• **Input data**
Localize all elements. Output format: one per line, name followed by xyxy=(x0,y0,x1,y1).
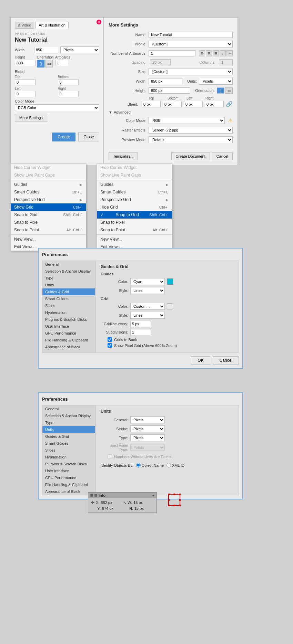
menu-item-snap-to-pixel-1[interactable]: Snap to Pixel xyxy=(11,219,86,226)
close-icon[interactable]: ✕ xyxy=(97,20,101,24)
portrait-btn[interactable]: ▯ xyxy=(37,60,44,67)
show-pixel-grid-checkbox[interactable] xyxy=(108,343,112,348)
templates-button[interactable]: Templates... xyxy=(109,152,138,160)
bleed-bottom-input[interactable] xyxy=(58,79,79,85)
units-general-select[interactable]: Pixels xyxy=(130,416,165,423)
menu2-item-show-live[interactable]: Show Live Paint Gaps xyxy=(97,171,172,179)
create-document-button[interactable]: Create Document xyxy=(171,152,210,160)
ms-color-mode-select[interactable]: RGB xyxy=(149,117,225,124)
guides-color-select[interactable]: Cyan xyxy=(130,278,165,285)
prefs2-item-selection[interactable]: Selection & Anchor Display xyxy=(42,412,95,419)
xml-id-option[interactable]: XML ID xyxy=(166,463,184,467)
grid-color-swatch[interactable] xyxy=(167,303,173,309)
guides-style-select[interactable]: Lines xyxy=(130,287,165,294)
prefs-cancel-button[interactable]: Cancel xyxy=(213,356,239,365)
prefs-ok-button[interactable]: OK xyxy=(191,356,210,365)
col-icon[interactable]: ⊟ xyxy=(213,50,219,56)
bleed-top-input[interactable] xyxy=(142,101,161,107)
prefs-item-type[interactable]: Type xyxy=(42,275,95,282)
bleed-left-input[interactable] xyxy=(15,91,36,97)
menu2-item-snap-to-point[interactable]: Snap to Point Alt+Ctrl+` xyxy=(97,226,172,234)
prefs2-item-ui[interactable]: User Interface xyxy=(42,467,95,474)
width-input[interactable] xyxy=(34,47,58,53)
arrange-icon[interactable]: ↕ xyxy=(220,50,226,56)
landscape-btn[interactable]: ▭ xyxy=(45,60,53,67)
menu2-item-perspective-grid[interactable]: Perspective Grid ▶ xyxy=(97,196,172,203)
bleed-link-icon[interactable]: 🔗 xyxy=(226,101,233,107)
object-name-option[interactable]: Object Name xyxy=(136,463,164,467)
grids-in-back-checkbox[interactable] xyxy=(108,337,112,342)
ms-preview-select[interactable]: Default xyxy=(149,136,233,143)
units-stroke-select[interactable]: Pixels xyxy=(130,425,165,432)
right-arrow-icon[interactable]: → xyxy=(226,50,233,56)
subdivisions-input[interactable] xyxy=(130,329,151,335)
bleed-right-input[interactable] xyxy=(58,91,79,97)
prefs2-item-type[interactable]: Type xyxy=(42,419,95,426)
prefs2-item-plugins[interactable]: Plug-ins & Scratch Disks xyxy=(42,461,95,467)
menu2-item-hide-grid[interactable]: Hide Grid Ctrl+` xyxy=(97,203,172,211)
grid-style-select[interactable]: Lines xyxy=(130,312,165,319)
bleed-bottom-input[interactable] xyxy=(163,101,182,107)
prefs2-item-units[interactable]: Units xyxy=(42,426,95,433)
units-type-select[interactable]: Pixels xyxy=(130,434,165,441)
prefs2-item-gpu[interactable]: GPU Performance xyxy=(42,474,95,481)
prefs-item-smart-guides[interactable]: Smart Guides xyxy=(42,295,95,302)
units-select[interactable]: Pixels xyxy=(60,46,99,53)
grid-icon[interactable]: ⊞ xyxy=(199,50,205,56)
prefs-item-gpu[interactable]: GPU Performance xyxy=(42,330,95,337)
gridline-input[interactable] xyxy=(130,321,151,327)
menu2-item-snap-to-pixel[interactable]: Snap to Pixel xyxy=(97,219,172,226)
prefs-item-file[interactable]: File Handling & Clipboard xyxy=(42,337,95,344)
bleed-left-input[interactable] xyxy=(184,101,203,107)
color-mode-select[interactable]: RGB Color xyxy=(15,104,99,111)
prefs-item-selection[interactable]: Selection & Anchor Display xyxy=(42,268,95,275)
grid-color-select[interactable]: Custom... xyxy=(130,303,165,310)
menu-item-new-view-1[interactable]: New View... xyxy=(11,235,86,243)
size-select[interactable]: [Custom] xyxy=(149,68,233,75)
menu2-item-snap-to-grid[interactable]: ✓ Snap to Grid Shift+Ctrl+` xyxy=(97,211,172,219)
prefs2-item-smart-guides[interactable]: Smart Guides xyxy=(42,440,95,447)
menu-item-perspective-grid-1[interactable]: Perspective Grid ▶ xyxy=(11,196,86,203)
ms-units-select[interactable]: Pixels xyxy=(199,78,233,85)
ms-cancel-button[interactable]: Cancel xyxy=(212,152,233,160)
menu2-item-hide-corner[interactable]: Hide Corner Widget xyxy=(97,164,172,171)
ms-height-input[interactable] xyxy=(149,87,190,94)
prefs2-item-slices[interactable]: Slices xyxy=(42,447,95,454)
prefs-item-slices[interactable]: Slices xyxy=(42,302,95,309)
guides-color-swatch[interactable] xyxy=(167,278,173,285)
menu-item-snap-to-grid-1[interactable]: Snap to Grid Shift+Ctrl+` xyxy=(11,211,86,219)
bleed-top-input[interactable] xyxy=(15,79,36,85)
prefs-item-units[interactable]: Units xyxy=(42,282,95,288)
profile-select[interactable]: [Custom] xyxy=(149,41,233,47)
prefs-item-appearance[interactable]: Appearance of Black xyxy=(42,344,95,350)
menu-item-snap-to-point-1[interactable]: Snap to Point Alt+Ctrl+` xyxy=(11,226,86,234)
height-input[interactable] xyxy=(15,60,36,66)
name-input[interactable] xyxy=(149,32,233,38)
prefs-item-hyphenation[interactable]: Hyphenation xyxy=(42,309,95,316)
tab-art[interactable]: Art & Illustration xyxy=(36,22,69,29)
bleed-right-input[interactable] xyxy=(205,101,224,107)
menu-item-show-live[interactable]: Show Live Paint Gaps xyxy=(11,171,86,179)
prefs-item-guides-grid[interactable]: Guides & Grid xyxy=(42,288,95,295)
ms-landscape-btn[interactable]: ▭ xyxy=(225,87,233,94)
menu2-item-smart-guides[interactable]: Smart Guides Ctrl+U xyxy=(97,188,172,196)
prefs2-item-appearance[interactable]: Appearance of Black xyxy=(42,488,95,495)
close-button[interactable]: Close xyxy=(78,133,99,141)
menu2-item-new-view[interactable]: New View... xyxy=(97,235,172,243)
artboards-input[interactable] xyxy=(55,60,69,66)
more-settings-button[interactable]: More Settings xyxy=(15,114,47,122)
prefs-item-ui[interactable]: User Interface xyxy=(42,323,95,330)
menu-item-guides[interactable]: Guides ▶ xyxy=(11,181,86,188)
ms-portrait-btn[interactable]: ▯ xyxy=(217,87,224,94)
xml-id-radio[interactable] xyxy=(166,463,171,467)
menu2-item-guides[interactable]: Guides ▶ xyxy=(97,181,172,188)
menu-item-show-grid[interactable]: Show Grid Ctrl+` xyxy=(11,203,86,211)
prefs-item-general[interactable]: General xyxy=(42,261,95,268)
ms-width-input[interactable] xyxy=(149,78,182,84)
menu-item-smart-guides[interactable]: Smart Guides Ctrl+U xyxy=(11,188,86,196)
create-button[interactable]: Create xyxy=(52,133,75,141)
prefs2-item-file[interactable]: File Handling & Clipboard xyxy=(42,481,95,488)
row-icon[interactable]: ⊟ xyxy=(206,50,212,56)
info-menu-icon[interactable]: ≡ xyxy=(152,494,154,497)
prefs2-item-guides-grid[interactable]: Guides & Grid xyxy=(42,433,95,440)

• **Required work**
The records must be copied with no word altered, and without their pictures.

• **Task output**
Localize all elements. Output format: one per line, name followed by xyxy=(x0,y0,x1,y1).
menu-item-snap-to-pixel-1[interactable]: Snap to Pixel xyxy=(11,219,86,226)
close-icon[interactable]: ✕ xyxy=(97,20,101,24)
portrait-btn[interactable]: ▯ xyxy=(37,60,44,67)
show-pixel-grid-checkbox[interactable] xyxy=(108,343,112,348)
templates-button[interactable]: Templates... xyxy=(109,152,138,160)
bleed-bottom-input[interactable] xyxy=(58,79,79,85)
units-general-select[interactable]: Pixels xyxy=(130,416,165,423)
menu2-item-show-live[interactable]: Show Live Paint Gaps xyxy=(97,171,172,179)
create-document-button[interactable]: Create Document xyxy=(171,152,210,160)
ms-color-mode-select[interactable]: RGB xyxy=(149,117,225,124)
guides-color-select[interactable]: Cyan xyxy=(130,278,165,285)
prefs2-item-selection[interactable]: Selection & Anchor Display xyxy=(42,412,95,419)
xml-id-option[interactable]: XML ID xyxy=(166,463,184,467)
grid-color-swatch[interactable] xyxy=(167,303,173,309)
guides-style-select[interactable]: Lines xyxy=(130,287,165,294)
prefs-cancel-button[interactable]: Cancel xyxy=(213,356,239,365)
prefs-ok-button[interactable]: OK xyxy=(191,356,210,365)
col-icon[interactable]: ⊟ xyxy=(213,50,219,56)
bleed-top-input[interactable] xyxy=(142,101,161,107)
prefs-item-type[interactable]: Type xyxy=(42,275,95,282)
bleed-left-input[interactable] xyxy=(15,91,36,97)
menu2-item-snap-to-point[interactable]: Snap to Point Alt+Ctrl+` xyxy=(97,226,172,234)
prefs2-item-ui[interactable]: User Interface xyxy=(42,467,95,474)
width-input[interactable] xyxy=(34,47,58,53)
arrange-icon[interactable]: ↕ xyxy=(220,50,226,56)
landscape-btn[interactable]: ▭ xyxy=(45,60,53,67)
menu2-item-perspective-grid[interactable]: Perspective Grid ▶ xyxy=(97,196,172,203)
bleed-link-icon[interactable]: 🔗 xyxy=(226,101,233,107)
object-name-option[interactable]: Object Name xyxy=(136,463,164,467)
grids-in-back-checkbox[interactable] xyxy=(108,337,112,342)
ms-preview-select[interactable]: Default xyxy=(149,136,233,143)
units-stroke-select[interactable]: Pixels xyxy=(130,425,165,432)
right-arrow-icon[interactable]: → xyxy=(226,50,233,56)
subdivisions-input[interactable] xyxy=(130,329,151,335)
bleed-right-input[interactable] xyxy=(58,91,79,97)
prefs2-item-type[interactable]: Type xyxy=(42,419,95,426)
prefs2-item-plugins[interactable]: Plug-ins & Scratch Disks xyxy=(42,461,95,467)
menu2-item-hide-grid[interactable]: Hide Grid Ctrl+` xyxy=(97,203,172,211)
grid-style-select[interactable]: Lines xyxy=(130,312,165,319)
bleed-bottom-input[interactable] xyxy=(163,101,182,107)
prefs2-item-units[interactable]: Units xyxy=(42,426,95,433)
units-type-select[interactable]: Pixels xyxy=(130,434,165,441)
prefs2-item-gpu[interactable]: GPU Performance xyxy=(42,474,95,481)
prefs-item-smart-guides[interactable]: Smart Guides xyxy=(42,295,95,302)
units-select[interactable]: Pixels xyxy=(60,46,99,53)
grid-icon[interactable]: ⊞ xyxy=(199,50,205,56)
prefs-item-gpu[interactable]: GPU Performance xyxy=(42,330,95,337)
gridline-input[interactable] xyxy=(130,321,151,327)
menu2-item-snap-to-pixel[interactable]: Snap to Pixel xyxy=(97,219,172,226)
prefs-item-file[interactable]: File Handling & Clipboard xyxy=(42,337,95,344)
bleed-left-input[interactable] xyxy=(184,101,203,107)
color-mode-select[interactable]: RGB Color xyxy=(15,104,99,111)
prefs-item-selection[interactable]: Selection & Anchor Display xyxy=(42,268,95,275)
grid-color-select[interactable]: Custom... xyxy=(130,303,165,310)
menu-item-new-view-1[interactable]: New View... xyxy=(11,235,86,243)
size-select[interactable]: [Custom] xyxy=(149,68,233,75)
menu2-item-snap-to-grid[interactable]: ✓ Snap to Grid Shift+Ctrl+` xyxy=(97,211,172,219)
prefs2-item-smart-guides[interactable]: Smart Guides xyxy=(42,440,95,447)
menu-item-perspective-grid-1[interactable]: Perspective Grid ▶ xyxy=(11,196,86,203)
ms-units-select[interactable]: Pixels xyxy=(199,78,233,85)
ms-cancel-button[interactable]: Cancel xyxy=(212,152,233,160)
menu2-item-hide-corner[interactable]: Hide Corner Widget xyxy=(97,164,172,171)
ms-height-input[interactable] xyxy=(149,87,190,94)
prefs2-item-slices[interactable]: Slices xyxy=(42,447,95,454)
prefs-item-slices[interactable]: Slices xyxy=(42,302,95,309)
guides-color-swatch[interactable] xyxy=(167,278,173,285)
menu-item-snap-to-grid-1[interactable]: Snap to Grid Shift+Ctrl+` xyxy=(11,211,86,219)
bleed-top-input[interactable] xyxy=(15,79,36,85)
prefs-item-units[interactable]: Units xyxy=(42,282,95,288)
profile-select[interactable]: [Custom] xyxy=(149,41,233,47)
prefs-item-appearance[interactable]: Appearance of Black xyxy=(42,344,95,350)
menu-item-snap-to-point-1[interactable]: Snap to Point Alt+Ctrl+` xyxy=(11,226,86,234)
height-input[interactable] xyxy=(15,60,36,66)
name-input[interactable] xyxy=(149,32,233,38)
prefs-item-hyphenation[interactable]: Hyphenation xyxy=(42,309,95,316)
tab-art[interactable]: Art & Illustration xyxy=(36,22,69,29)
bleed-right-input[interactable] xyxy=(205,101,224,107)
menu-item-show-live[interactable]: Show Live Paint Gaps xyxy=(11,171,86,179)
prefs-item-guides-grid[interactable]: Guides & Grid xyxy=(42,288,95,295)
ms-landscape-btn[interactable]: ▭ xyxy=(225,87,233,94)
menu2-item-smart-guides[interactable]: Smart Guides Ctrl+U xyxy=(97,188,172,196)
prefs2-item-appearance[interactable]: Appearance of Black xyxy=(42,488,95,495)
close-button[interactable]: Close xyxy=(78,133,99,141)
menu2-item-new-view[interactable]: New View... xyxy=(97,235,172,243)
artboards-input[interactable] xyxy=(55,60,69,66)
more-settings-button[interactable]: More Settings xyxy=(15,114,47,122)
prefs-item-ui[interactable]: User Interface xyxy=(42,323,95,330)
menu-item-guides[interactable]: Guides ▶ xyxy=(11,181,86,188)
ms-portrait-btn[interactable]: ▯ xyxy=(217,87,224,94)
xml-id-radio[interactable] xyxy=(166,463,171,467)
menu2-item-guides[interactable]: Guides ▶ xyxy=(97,181,172,188)
menu-item-show-grid[interactable]: Show Grid Ctrl+` xyxy=(11,203,86,211)
prefs-item-general[interactable]: General xyxy=(42,261,95,268)
ms-width-input[interactable] xyxy=(149,78,182,84)
menu-item-smart-guides[interactable]: Smart Guides Ctrl+U xyxy=(11,188,86,196)
create-button[interactable]: Create xyxy=(52,133,75,141)
prefs2-item-file[interactable]: File Handling & Clipboard xyxy=(42,481,95,488)
row-icon[interactable]: ⊟ xyxy=(206,50,212,56)
info-menu-icon[interactable]: ≡ xyxy=(152,494,154,497)
prefs2-item-guides-grid[interactable]: Guides & Grid xyxy=(42,433,95,440)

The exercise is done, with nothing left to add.